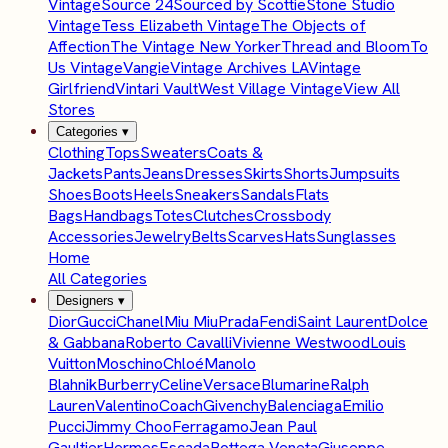
Vintage
Source 24
Sourced by Scottie
Stone Studio
Vintage
Tess Elizabeth Vintage
The Objects of
Affection
The Vintage New Yorker
Thread and Bloom
To
Us Vintage
Vangie
Vintage Archives LA
Vintage
Girlfriend
Vintari Vault
West Village Vintage
View All
Stores
Categories
▾
Clothing
Tops
Sweaters
Coats &
Jackets
Pants
Jeans
Dresses
Skirts
Shorts
Jumpsuits
Shoes
Boots
Heels
Sneakers
Sandals
Flats
Bags
Handbags
Totes
Clutches
Crossbody
Accessories
Jewelry
Belts
Scarves
Hats
Sunglasses
Home
All Categories
Designers
▾
Dior
Gucci
Chanel
Miu Miu
Prada
Fendi
Saint Laurent
Dolce
& Gabbana
Roberto Cavalli
Vivienne Westwood
Louis
Vuitton
Moschino
Chloé
Manolo
Blahnik
Burberry
Celine
Versace
Blumarine
Ralph
Lauren
Valentino
Coach
Givenchy
Balenciaga
Emilio
Pucci
Jimmy Choo
Ferragamo
Jean Paul
Gaultier
Hermes
Escada
Bottega Veneta
Giuseppe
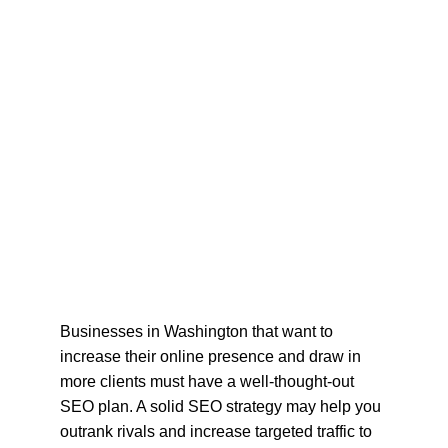
Businesses in Washington that want to 
increase their online presence and draw in 
more clients must have a well-thought-out 
SEO plan. A solid SEO strategy may help you 
outrank rivals and increase targeted traffic to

════

WHAT TO PRODUCE: All of the lines above should be printed exactly, minus the pictures.

SOLUTION FOR THIS EXERCISE:
Vintage
Source 24
Sourced by Scottie
Stone Studio
Vintage
Tess Elizabeth Vintage
The Objects of
Affection
The Vintage New Yorker
Thread and Bloom
To
Us Vintage
Vangie
Vintage Archives LA
Vintage
Girlfriend
Vintari Vault
West Village Vintage
View All
Stores
Categories
▾
Clothing
Tops
Sweaters
Coats &
Jackets
Pants
Jeans
Dresses
Skirts
Shorts
Jumpsuits
Shoes
Boots
Heels
Sneakers
Sandals
Flats
Bags
Handbags
Totes
Clutches
Crossbody
Accessories
Jewelry
Belts
Scarves
Hats
Sunglasses
Home
All Categories
Designers
▾
Dior
Gucci
Chanel
Miu Miu
Prada
Fendi
Saint Laurent
Dolce
& Gabbana
Roberto Cavalli
Vivienne Westwood
Louis
Vuitton
Moschino
Chloé
Manolo
Blahnik
Burberry
Celine
Versace
Blumarine
Ralph
Lauren
Valentino
Coach
Givenchy
Balenciaga
Emilio
Pucci
Jimmy Choo
Ferragamo
Jean Paul
Gaultier
Hermes
Escada
Bottega Veneta
Giuseppe
Businesses in Washington that want to 
increase their online presence and draw in 
more clients must have a well-thought-out 
SEO plan. A solid SEO strategy may help you 
outrank rivals and increase targeted traffic to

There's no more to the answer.